息子一人に嫁八人
劇場公開日:1955年12月6日
解説
法勝寺三郎の脚本を「右門捕物帖 恐怖の十三夜」の志村敏夫が監督、「次郎物語(1955)」の鈴木博が撮影を担当した。主なる出演者は「三等社員と女秘書」の宇津井健、「次郎物語(1955)」の花井蘭子、「柔道流転」の日比野恵子、「身代り紋三 地獄屋敷」の宇治みさ子など。
1955年製作/77分/日本
劇場公開日:1955年12月6日
ストーリー
日本舞踊若松流家元の独り息子小坂栄一は、西南大学の二年生でまれにみるような美男子である。母親のみつは、この独り息子をこわれ物にでもふれる様にして育てているが、栄一にとってはそれがかえって鼻につく始末。若いお弟子さん達の殆どが、踊りよりも若師匠の栄一のハートを射止める事が第一の目的らしい。芸者の千代菊、おはん、雛妓のとんぼ、小桃等はその代表者、北村商事の社長令嬢富美子や料亭みさわの娘たつ子もその例にもれず、毎日踊りに通ってはなんとか栄一をお茶に誘おうと懸命である。みつは栄一の襲名披露が近づいたので栄一の体にはことのほか気をくばり、蚊にくわれても医者よ薬よと大騒ぎ。所が或る日栄一に大変な事が持ち上った。西南大学のラグビー選手北村克郎が足のケガで出場出来なくなった事から、体のがっしりした栄一が眼にとまり無理に引っぱりこまれた。連日の猛練習で昨日は足、今日は手と真赤なスリ傷を作って来る栄一をみるとみつは眼も廻さんばかり。合宿練習が始まると、栄一は今度大学にも日本舞踊研究会が出来てそれの指導をしなければならないと家を飛び出した。

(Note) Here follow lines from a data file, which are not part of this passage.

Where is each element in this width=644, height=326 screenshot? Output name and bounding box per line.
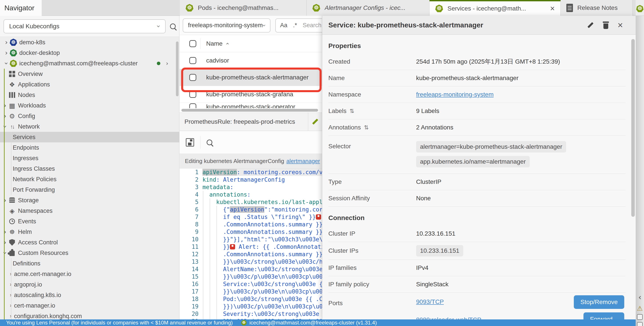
- sidebar-item-overview[interactable]: Overview: [0, 69, 179, 79]
- chevron-right-icon[interactable]: ›: [2, 197, 8, 204]
- sidebar-item-ingresses[interactable]: Ingresses: [0, 153, 179, 164]
- code-line: 8 .CommonAnnotations.summary }}: [180, 221, 322, 228]
- kubeconfig-select-row: Local Kubeconfigs ›: [0, 16, 179, 37]
- sidebar-item-custom-resources[interactable]: ›Custom Resources: [0, 248, 179, 258]
- sidebar-item-services[interactable]: Services: [0, 132, 179, 142]
- tab-release-notes[interactable]: Release Notes: [561, 0, 632, 16]
- chevron-right-icon[interactable]: ›: [2, 113, 8, 119]
- row-checkbox[interactable]: [189, 103, 196, 108]
- chevron-right-icon[interactable]: ›: [3, 39, 10, 46]
- chevron-right-icon[interactable]: ›: [3, 50, 10, 56]
- sidebar-item-cert-manager-io[interactable]: ›cert-manager.io: [0, 300, 179, 311]
- chevron-right-icon[interactable]: ›: [8, 314, 14, 319]
- regex-icon[interactable]: .*: [293, 22, 297, 29]
- chevron-right-icon[interactable]: ›: [8, 271, 14, 277]
- chevron-right-icon[interactable]: ›: [8, 303, 14, 308]
- tab-services[interactable]: ☸Services - icecheng@math...×: [430, 0, 561, 16]
- sidebar-item-docker-desktop[interactable]: ›☸docker-desktop: [0, 48, 179, 58]
- navigator-panel-tab[interactable]: Navigator: [0, 0, 42, 16]
- editor-search-icon[interactable]: [206, 140, 212, 145]
- namespace-link[interactable]: freeleaps-monitoring-system: [416, 91, 494, 98]
- scrollbar-thumb[interactable]: [176, 42, 178, 96]
- panel-box-icon[interactable]: [636, 322, 643, 326]
- chevron-down-icon[interactable]: ›: [2, 123, 8, 130]
- drawer-scrollbar[interactable]: [631, 37, 635, 317]
- sidebar-item-config[interactable]: ›⚙Config: [0, 111, 179, 121]
- sidebar-item-helm[interactable]: ›☸Helm: [0, 226, 179, 237]
- scrollbar-thumb[interactable]: [631, 39, 635, 217]
- search-input[interactable]: Aa .* Search: [275, 18, 322, 32]
- table-row-kube-prometheus-stack-operator[interactable]: kube-prometheus-stack-operator: [180, 103, 322, 108]
- sidebar-item-port-forwarding[interactable]: Port Forwarding: [0, 184, 179, 195]
- properties-heading: Properties: [328, 35, 626, 54]
- sidebar-item-configuration-konghq-com[interactable]: ›configuration.konghq.com: [0, 311, 179, 320]
- sidebar-item-endpoints[interactable]: Endpoints: [0, 142, 179, 153]
- sidebar-item-storage[interactable]: ›Storage: [0, 195, 179, 206]
- port-link-8080[interactable]: 8080:reloader-web/TCP: [416, 316, 481, 320]
- expand-sort-icon[interactable]: ⇅: [364, 124, 369, 131]
- save-icon[interactable]: [186, 138, 194, 146]
- chevron-right-icon[interactable]: ›: [8, 292, 14, 298]
- table-row-kube-prometheus-stack-alertmanager[interactable]: kube-prometheus-stack-alertmanager: [180, 69, 322, 86]
- tab-pods[interactable]: ☸Pods - icecheng@mathmas...: [180, 0, 307, 16]
- yaml-editor[interactable]: 1apiVersion: monitoring.coreos.com/v12ki…: [180, 168, 322, 320]
- scrollbar-thumb[interactable]: [182, 109, 318, 112]
- sidebar-item-network[interactable]: ›↑↓Network: [0, 121, 179, 132]
- sidebar-item-label: Ingress Classes: [13, 166, 55, 172]
- sidebar-item-network-policies[interactable]: Network Policies: [0, 174, 179, 184]
- chevron-right-icon[interactable]: ›: [2, 239, 8, 246]
- table-row-kube-prometheus-stack-grafana[interactable]: kube-prometheus-stack-grafana: [180, 86, 322, 103]
- chevron-right-icon[interactable]: ›: [2, 102, 8, 109]
- delete-icon[interactable]: [602, 22, 609, 29]
- sidebar-item-access-control[interactable]: ›Access Control: [0, 237, 179, 248]
- column-header-name[interactable]: Name ›: [206, 40, 228, 47]
- sidebar-item-demo-k8s[interactable]: ›☸demo-k8s: [0, 37, 179, 48]
- sidebar-item-events[interactable]: Events: [0, 216, 179, 226]
- expand-sort-icon[interactable]: ⇅: [350, 108, 354, 114]
- partial-tab[interactable]: ☸: [636, 0, 644, 16]
- sidebar-item-ingress-classes[interactable]: Ingress Classes: [0, 164, 179, 174]
- panel-box-icon[interactable]: [636, 314, 643, 320]
- tab-alertmanager-configs[interactable]: ☸Alertmanager Configs - icec...: [307, 0, 430, 16]
- edit-icon[interactable]: [587, 22, 594, 29]
- active-cluster-status[interactable]: ☸ icecheng@mathmast.com@freeleaps-cluste…: [241, 320, 377, 326]
- sidebar-item-namespaces[interactable]: ◈Namespaces: [0, 206, 179, 216]
- match-case-icon[interactable]: Aa: [280, 22, 287, 29]
- stop-remove-button[interactable]: Stop/Remove: [574, 295, 624, 309]
- row-checkbox[interactable]: [189, 57, 196, 64]
- search-icon[interactable]: [170, 24, 176, 29]
- sidebar-item-freeleaps-cluster[interactable]: ›☸icecheng@mathmast.com@freeleaps-cluste…: [0, 58, 179, 69]
- warning-icon[interactable]: ⚠: [636, 304, 643, 312]
- row-checkbox[interactable]: [189, 74, 196, 81]
- chevron-right-icon[interactable]: ›: [8, 282, 14, 287]
- sidebar-item-label: Config: [18, 113, 35, 120]
- sidebar-item-nodes[interactable]: Nodes: [0, 90, 179, 100]
- edit-icon[interactable]: [312, 118, 319, 126]
- sidebar-item-autoscaling-k8s-io[interactable]: ›autoscaling.k8s.io: [0, 290, 179, 300]
- alertmanager-config-link[interactable]: alertmanager: [286, 158, 320, 164]
- kubeconfig-select[interactable]: Local Kubeconfigs ›: [4, 19, 166, 33]
- port-link-9093[interactable]: 9093/TCP: [416, 298, 481, 306]
- service-name: kube-prometheus-stack-operator: [206, 103, 295, 108]
- horizontal-scrollbar[interactable]: [180, 108, 322, 112]
- line-number: 17: [180, 288, 202, 295]
- sidebar-item-applications[interactable]: ❖Applications: [0, 79, 179, 90]
- chevron-down-icon[interactable]: ›: [2, 250, 8, 256]
- close-tab-icon[interactable]: ×: [550, 4, 555, 12]
- select-all-checkbox[interactable]: [189, 40, 196, 47]
- drawer-body: Properties Created 254d 17h 50m ago (202…: [322, 35, 636, 320]
- sidebar-item-argoproj-io[interactable]: ›argoproj.io: [0, 279, 179, 290]
- table-row-cadvisor[interactable]: cadvisor: [180, 52, 322, 69]
- collapse-chevron[interactable]: ›: [636, 294, 643, 302]
- forward-button[interactable]: Forward...: [584, 312, 624, 320]
- sidebar-item-workloads[interactable]: ›▦Workloads: [0, 100, 179, 111]
- chevron-down-icon[interactable]: ›: [3, 60, 10, 67]
- row-checkbox[interactable]: [189, 91, 196, 98]
- sidebar-item-label: Overview: [18, 71, 43, 78]
- sidebar-item-definitions[interactable]: Definitions: [0, 258, 179, 269]
- namespace-select[interactable]: freeleaps-monitoring-system ›: [183, 18, 270, 32]
- sidebar-item-acme-cert-manager-io[interactable]: ›acme.cert-manager.io: [0, 269, 179, 279]
- code-line: 1apiVersion: monitoring.coreos.com/v1: [180, 168, 322, 176]
- close-icon[interactable]: ×: [618, 20, 623, 30]
- chevron-right-icon[interactable]: ›: [2, 228, 8, 235]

その上悪い事には、東北大学とのラグビー試合が襲名披露日と重なってしまった。当日姿を消した栄一を探しに大学に来たみつは、テレビに写っている栄一の姿をみつけると我を忘れラグビー場に車を飛ばし声をかぎりに声援を送るのだった。試合が終って襲名披露の式場に現われた栄一が、われんばかりの拍手に迎えられているのをみて、みつは今は亡き夫の写真に向って「わたしには又一つ心配の種がふえましたよ」と嬉し涙を流すのだった。